Conclusion- It is thus apparent that ordinarily the two phrases i.e. “conceal” and “furnishing of inaccurate particulars” are separate and distinct. Concealment of income and furnishing of inaccurate particulars of income in Section 271(1)(c) of the Act carry different meanings and connotation.

Karnataka High Court in the case of CIT v. Manjunatha Cotton & Ginning Factory observed that the notice issued by the AO would be bad in law if it did not specify which limb of Section 271(1)(c) the penalty proceedings had been initiated under i.e. whether for concealment of particulars of income or for furnishing of inaccurate particulars of income.

Held that following the decision of the Karnataka High Court in the case of CIT v. Manjunath Cotton and Ginning Factory and the other decisions of different High Courts, the ITAT rightly held that the levy of penalty under Section 271(1)(c) of the Act in the case of the assessee was not valid.

FULL TEXT OF THE JUDGMENT/ORDER OF DELHI HIGH COURT

1. These are three appeals by the Revenue against the impugned orders passed by the Income Tax Appellate Tribunal [“ITAT”].

2. ITA 90/2020 is directed against an order passed by ITAT in ITA No. 112/Del/2019 for the Assessment Year [“AY”] 2015-16, ITA No. 109/2023 is directed against an order passed by the ITAT in ITA No. 9058/Del/2019 for the AY 2008-09 and ITA No. 392/2023 is directed against an order passed by ITAT in ITA No. 3926/Del/2019 for the AY 2001-02.

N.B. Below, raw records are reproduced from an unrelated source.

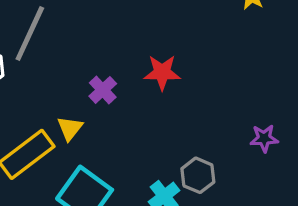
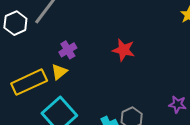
purple cross: (103, 90) -> (68, 50), moved

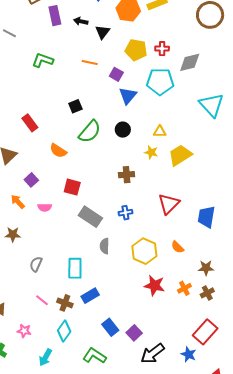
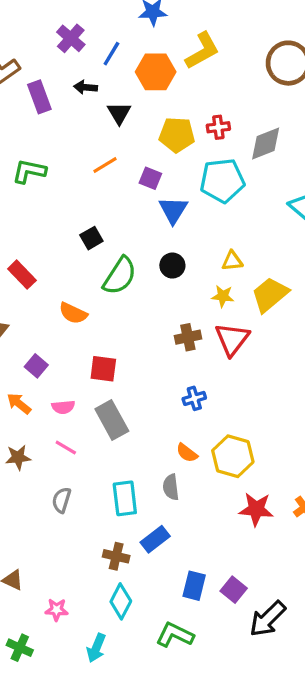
black arrow: (81, 21) -> (86, 87), moved
orange line: (90, 63) -> (105, 165), turned -35
red triangle: (169, 204) -> (232, 339), moved
gray rectangle: (90, 217) -> (112, 420), moved, turned 35
gray semicircle: (105, 246) -> (171, 487), moved
orange semicircle: (178, 247) -> (187, 453), moved
pink line: (42, 300) -> (66, 448), moved
blue rectangle: (110, 327) -> (194, 586), turned 60

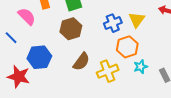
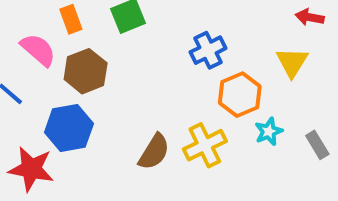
yellow triangle: (137, 20) -> (292, 62), moved
brown hexagon: (71, 29) -> (86, 71), moved
brown semicircle: (81, 62) -> (154, 152), moved

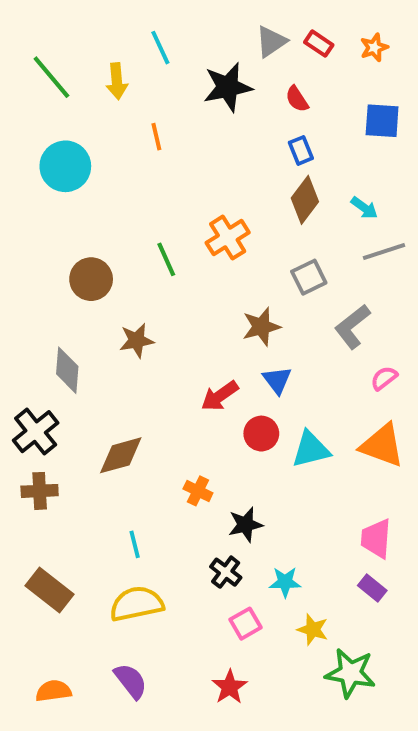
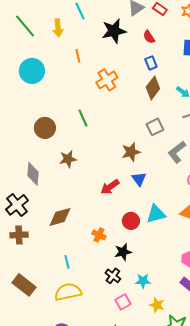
orange cross: (228, 238) -> (107, 80), moved
red circle: (261, 434) -> (131, 221), moved

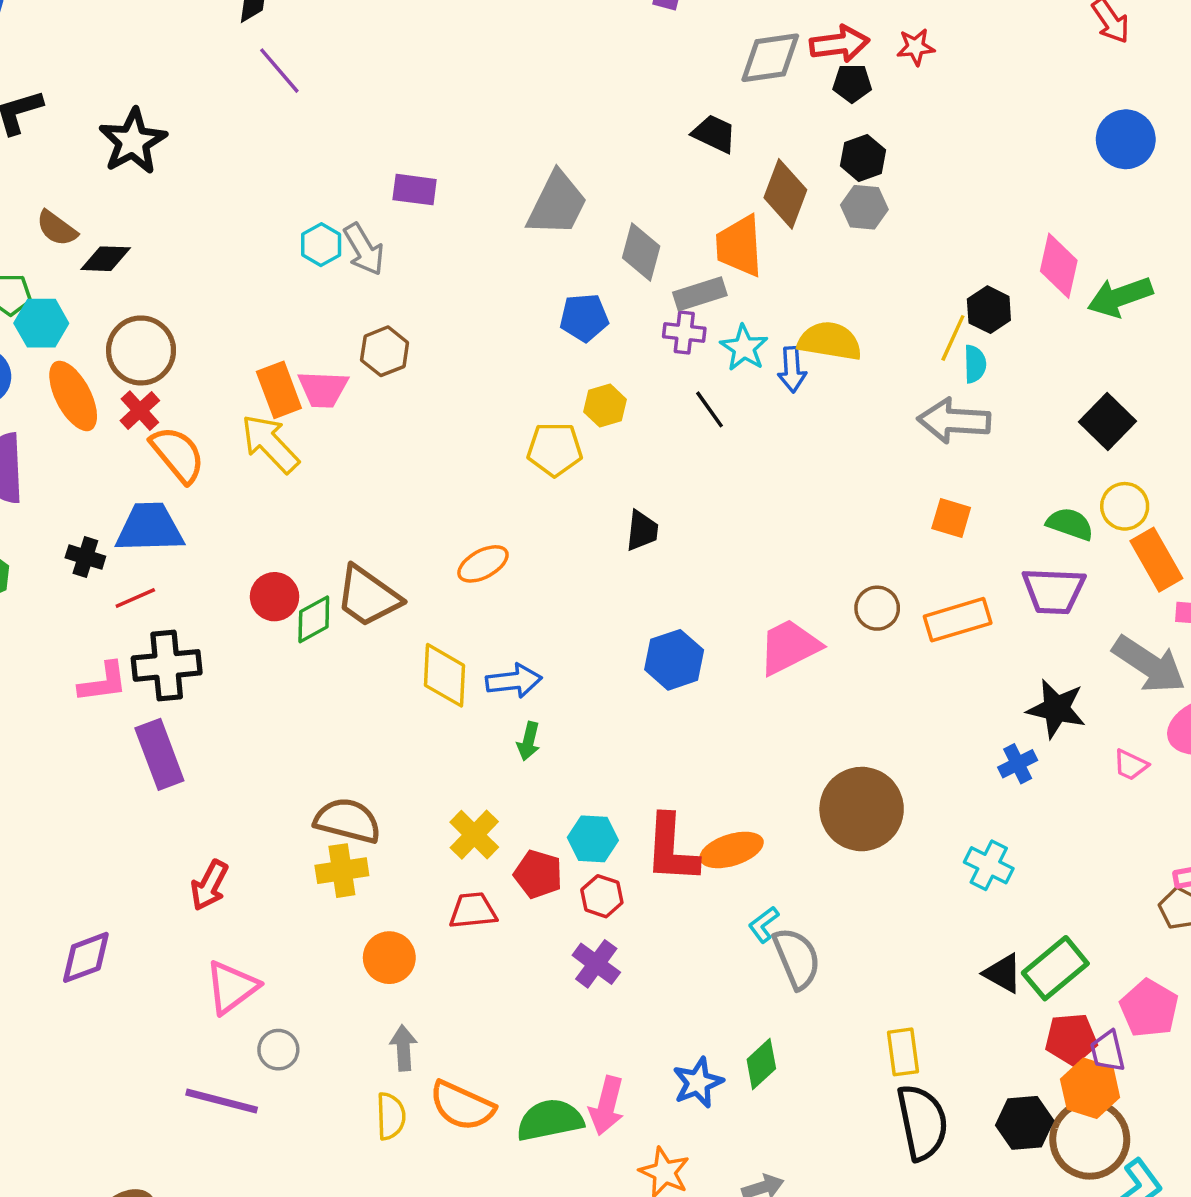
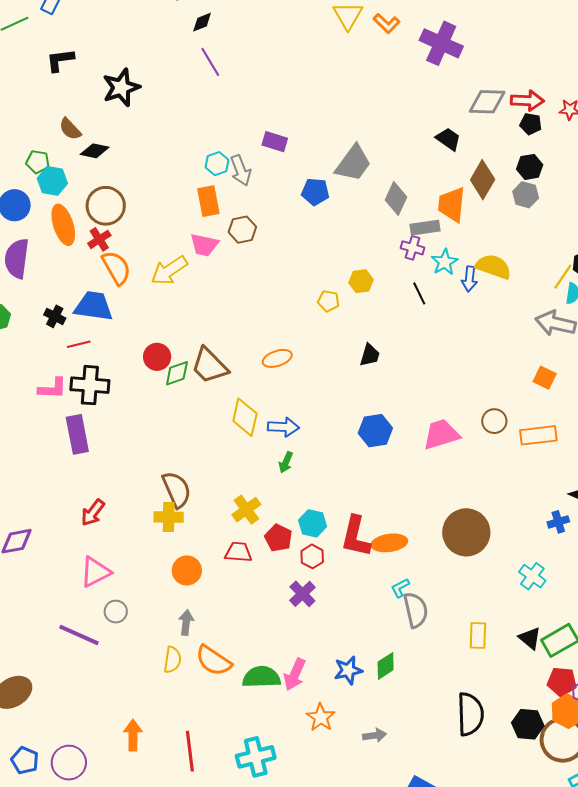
blue pentagon: (584, 318) -> (315, 192), moved
orange rectangle: (279, 390) -> (208, 201), moved
yellow arrow: (270, 444) -> (169, 270), turned -90
yellow pentagon: (555, 449) -> (328, 301), size x0.7
brown semicircle: (348, 821) -> (177, 490), turned 42
yellow rectangle: (903, 1052) -> (478, 635), moved

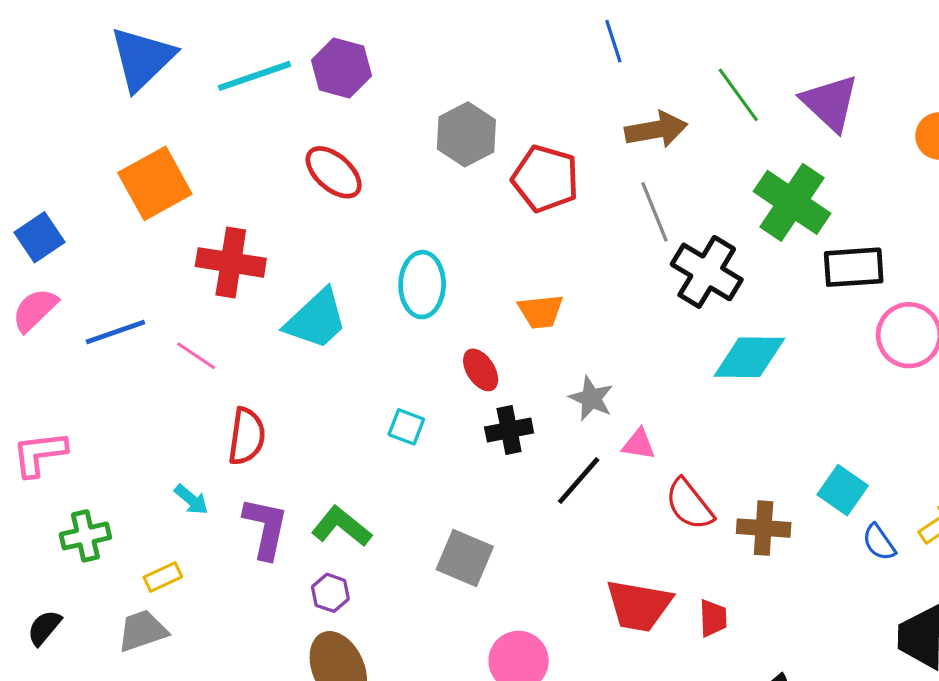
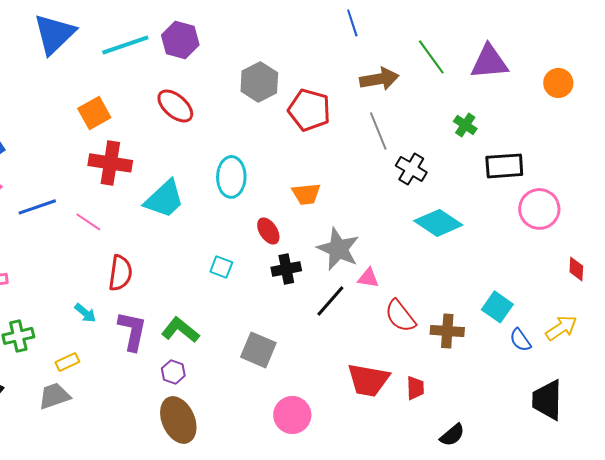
purple triangle: (830, 103) -> (489, 62), turned -48
orange square: (155, 183) -> (94, 113), moved, size x0.7
green cross: (792, 202) -> (465, 125), size x0.5
black cross: (707, 272) -> (411, 169), size x0.7
cyan diamond: (749, 357) -> (438, 223), turned 33
gray star: (591, 398) -> (338, 249), size x1.5

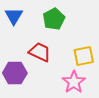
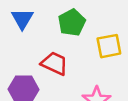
yellow square: (84, 56) -> (109, 46), moved

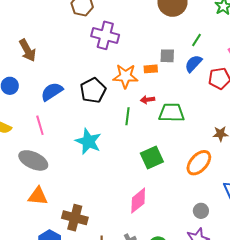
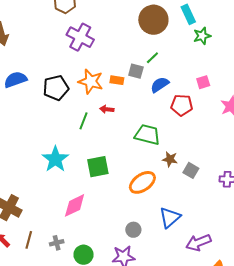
green line: (196, 40) -> (152, 58), moved
green trapezoid: (171, 113) -> (147, 135), moved
cyan star: (88, 141) -> (55, 159), moved

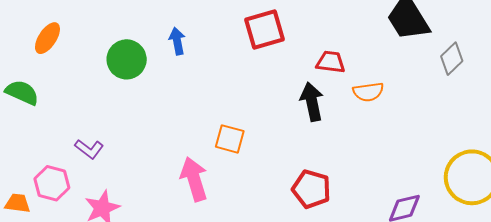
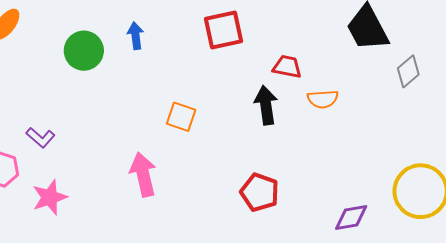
orange square: (230, 139) -> (181, 117), moved

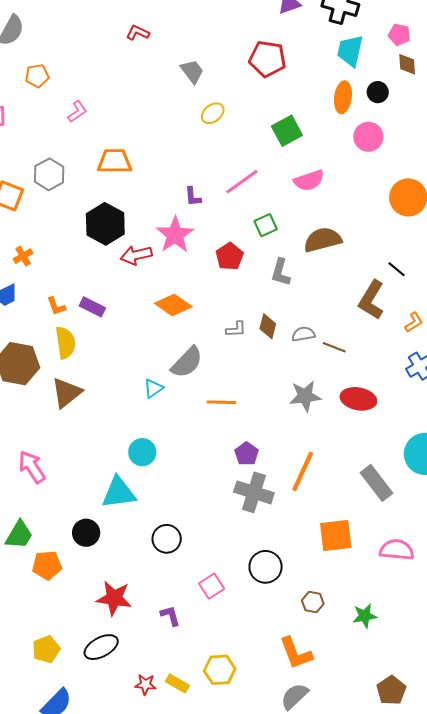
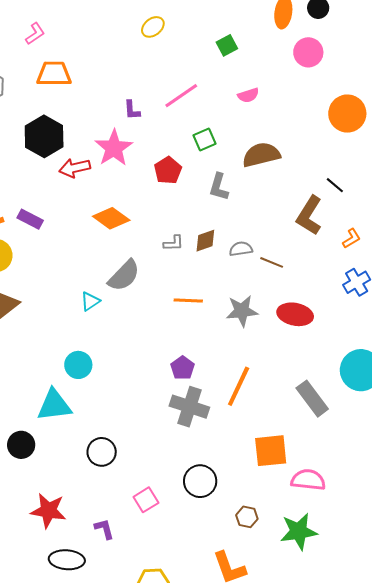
pink L-shape: (77, 111) -> (35, 34), moved
green square: (287, 131) -> (227, 45), size x0.7
pink semicircle: (309, 180) -> (248, 95), size x0.7
brown diamond: (268, 326) -> (205, 241), turned 55
orange line: (221, 402) -> (188, 301), moved
pink semicircle: (397, 550) -> (308, 480), moved
green star: (365, 616) -> (299, 531), size x1.5
black ellipse: (101, 647) -> (67, 560), moved, turned 32

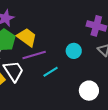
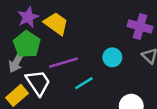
yellow trapezoid: (27, 37) -> (56, 24), moved

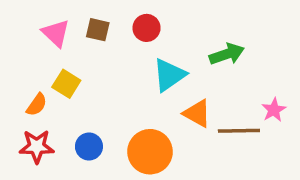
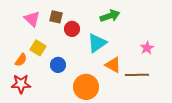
red circle: (147, 28) -> (72, 29), moved
green arrow: (227, 54) -> (110, 16), moved
pink star: (274, 110) -> (147, 48), moved
blue circle: (89, 147) -> (58, 65), moved

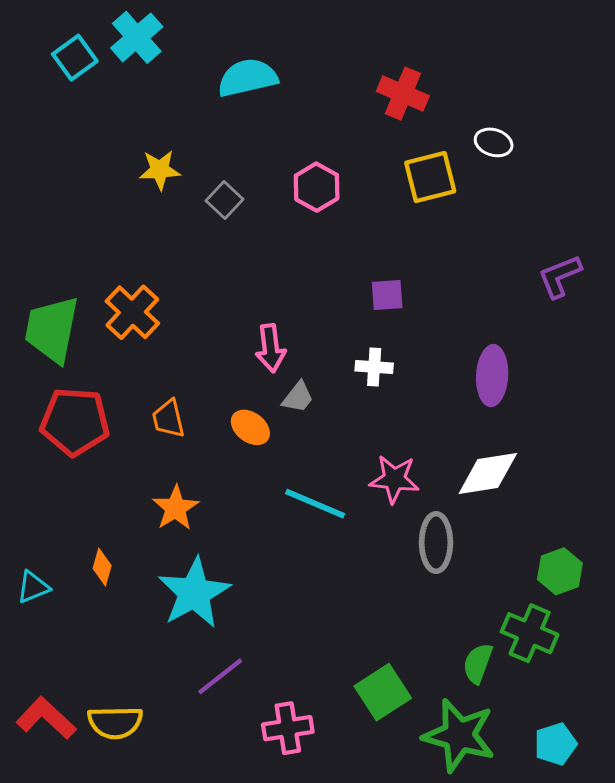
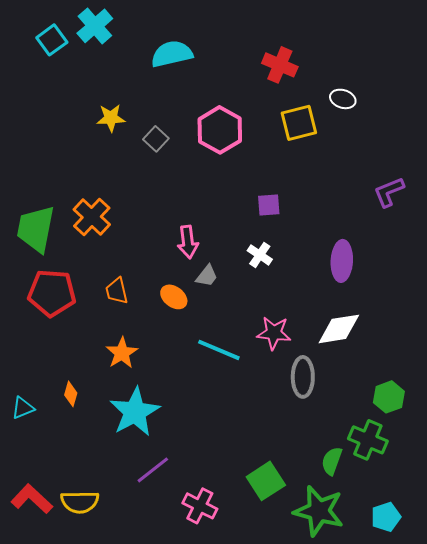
pink hexagon: (317, 187) -> (220, 130), size x1.4
white cross: (374, 367) -> (260, 255), turned 30
pink cross: (288, 728) -> (200, 506), turned 36

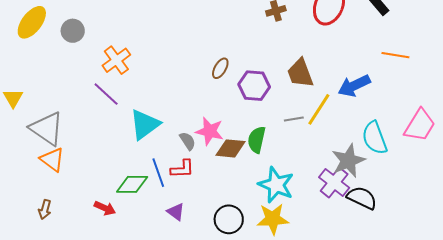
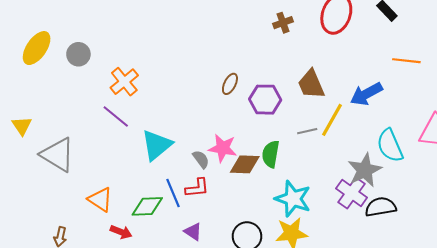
orange triangle: (52, 160) -> (100, 199), moved
black semicircle: (362, 198) -> (381, 207), turned -32

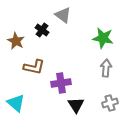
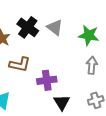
gray triangle: (63, 15) -> (55, 27), moved
black cross: (42, 30) -> (28, 27), size x1.5

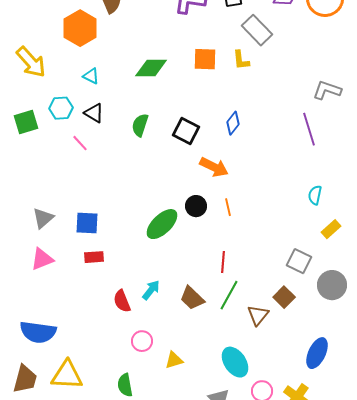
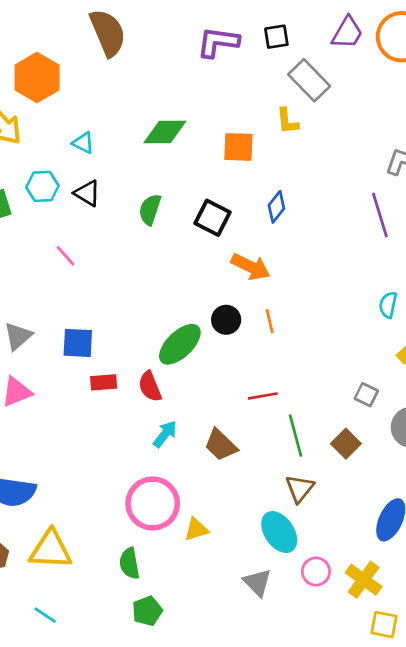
orange hexagon: (80, 28) -> (37, 78), moved
orange square: (205, 59) -> (238, 147), moved
pink line: (80, 143) -> (66, 256), moved
red rectangle: (94, 257) -> (104, 382), moved
gray square: (299, 261) -> (366, 395), size x0.7
red line: (223, 262) -> (263, 396), turned 75
green line: (229, 295) -> (296, 435), moved, turned -44
red semicircle: (122, 301) -> (150, 386), moved
brown triangle: (258, 315) -> (300, 489), moved
pink circle: (142, 341) -> (153, 503), size x1.8

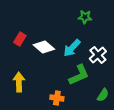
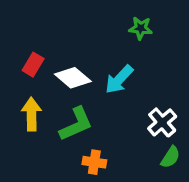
white cross: (98, 55) -> (162, 122), moved
green L-shape: (79, 75) -> (76, 124), moved
yellow arrow: (19, 82) -> (31, 114), moved

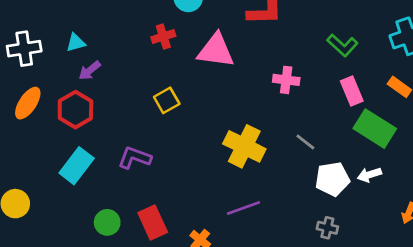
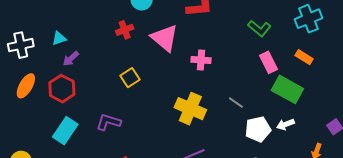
pink triangle: (216, 51) -> (165, 38), turned 36
pink cross: (286, 80) -> (201, 60), moved

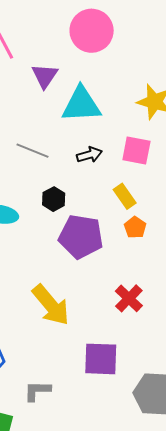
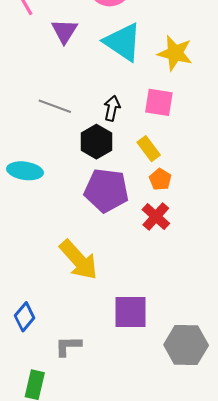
cyan triangle: (81, 105) -> (123, 42), moved, turned 39
black arrow: (89, 155) -> (112, 108), turned -60
black hexagon: (54, 199) -> (96, 142), moved, size x1.4
red cross: (129, 298) -> (156, 217), moved

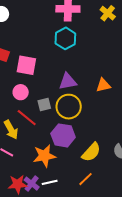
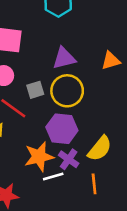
orange line: (85, 179) -> (94, 184), turned -49
white line: (50, 182) -> (53, 177), moved
purple cross: (32, 184) -> (69, 159), moved

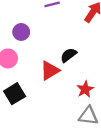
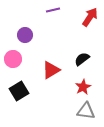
black semicircle: (69, 55) -> (82, 59), moved

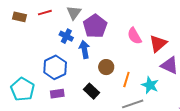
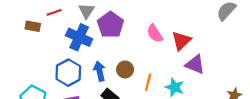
brown rectangle: (20, 17) -> (33, 26), moved
blue cross: (66, 36) -> (79, 37), size x1.6
blue arrow: (84, 49) -> (99, 71), moved

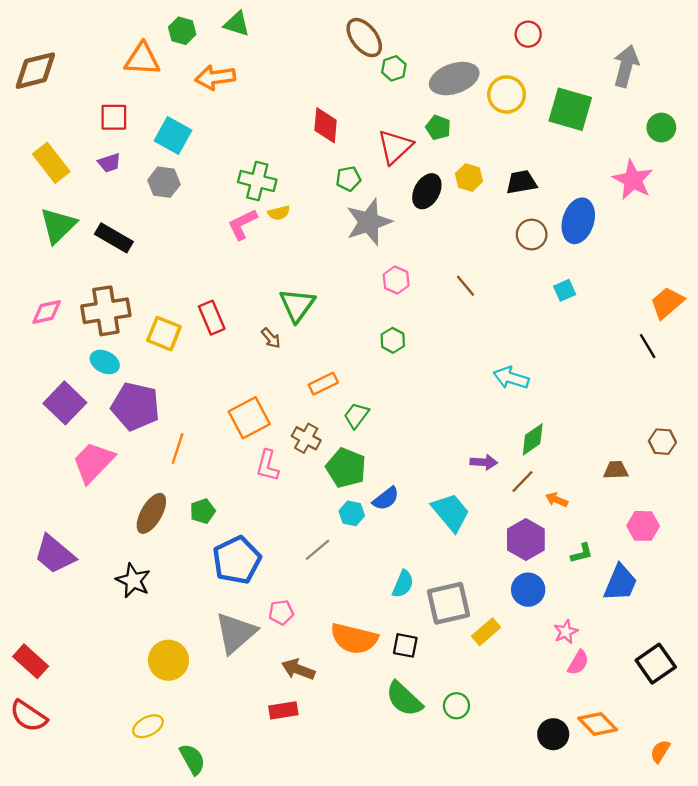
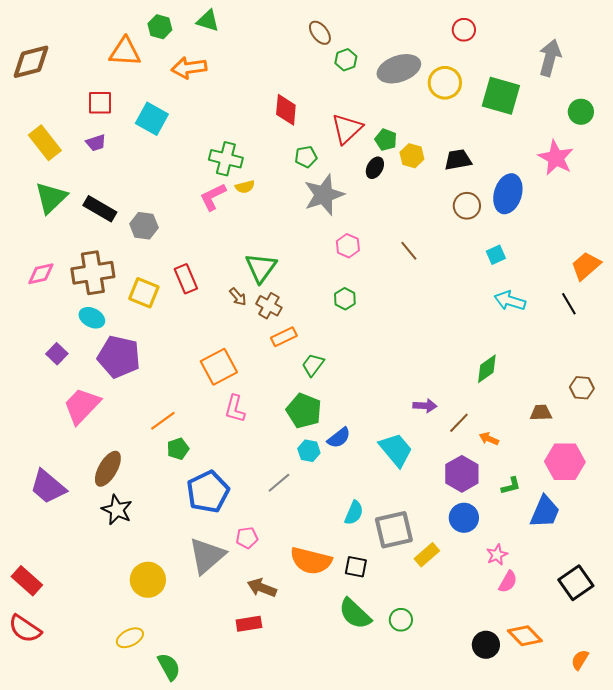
brown ellipse: (364, 38) -> (320, 33), size x0.7
green pentagon: (438, 127) -> (386, 140), moved
gray hexagon: (164, 182) -> (144, 226), moved
black ellipse: (427, 191) -> (375, 168), size x0.7
cyan arrow: (511, 378) -> (510, 301), moved
purple square: (65, 403) -> (57, 354), size x0.6
brown cross: (306, 438) -> (269, 306), moved
green diamond: (533, 439) -> (487, 369), moved
orange line: (178, 448) -> (163, 421), moved, turned 36
brown ellipse: (151, 513) -> (108, 469), moved
pink hexagon: (643, 526) -> (565, 462), size x1.4

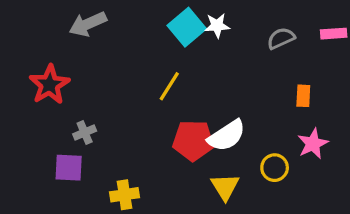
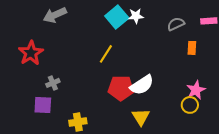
orange rectangle: (303, 96) -> (192, 48), moved
yellow circle: (275, 168) -> (190, 105), moved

3. The common issue sought to be urged by the Revenue in all these appeals is whether the ITAT was justified in deleting the penalty under Section 271(1)(c) of the Income Tax Act, 1961 [“Act”] by ignoring the fact that the Assessee had claimed inaccurate expenses imposed by the Assessing Officer [“AO”] on the Assessing Company for the reason that in the notice under Section 274 read with Section 271(1)(c), the AO has not marked the specified limb for which the penalty notice is issued, although, penalty was also imposed for furnishing inaccurate income as per the penalty order by the AO.

4. For the sake of convenience, it will be apposite to refer to the facts of ITA No. 90/2020. Shorn of all necessary details, the facts are that assessee filed return on 01.10.2015, declaring loss of Rs. 476,35,92,302/-.

5. On 19.03.2016, a notice under Section 143 (2) of the Act was issued and served upon the assessee company.

6. On 28.03.2017, the original return was revised and the assessee declared a loss of Rs. 354,34,84,148/-, which included loss from Business or Profession amounting to Rs. 5,00,14,046/-. The income from short term capital gain Rs. 97,02,942/- and long term capital loss Rs. 350,31,73,044/- was claimed as exempt.

7. During the assessment proceedings, it was noticed that the assessee had claimed advances written off under the head “other expenses” in the P & L and loss from business was primarily due to this.

8. Assessment Order under Section 143(3) of the Act was passed on 23.05.2017, vide which, an addition of Rs. 5,00,00,000/- was made on account of alleged advance given to M/s. TAIDIA Construction and written off in the year under consideration. The AO while disallowing the alleged business expenditure noted that the assessee company had failed to file any agreement or supporting evidence in respect of the advance.

9. AO further adjusted the business loss of Rs. 14,046/- with the income from short term capital loss and assessed the total income at Rs. 96,88,900/- as against loss of Rs. 5,00,14,046/-, claimed in the ITR.

10. Penalty proceedings u/s 271(1)(c) were initiated by the AO and after recording his satisfaction, notice u/s 274 read with 271(1)(c) was issued, whereby, the assessee was asked to show cause as to why penalty u/s 271 (1) (c) may not be imposed upon it.

11. On 29.11.2017, after considering the reply of the assessee, a penalty order u/s 271(1)(c) was passed and penalty at the rate of 100% of the tax sought to be evaded under Section 271(1)(c) amounting to Rs. 1,54,50,000/- was imposed.

12. Feeling aggrieved, assessee preferred an appeal before Commissioner of Income Tax (Appeal) [“CIT (A)”] against the penalty order. However, the appeal of the assessee was dismissed vide order dated 01.11.2018.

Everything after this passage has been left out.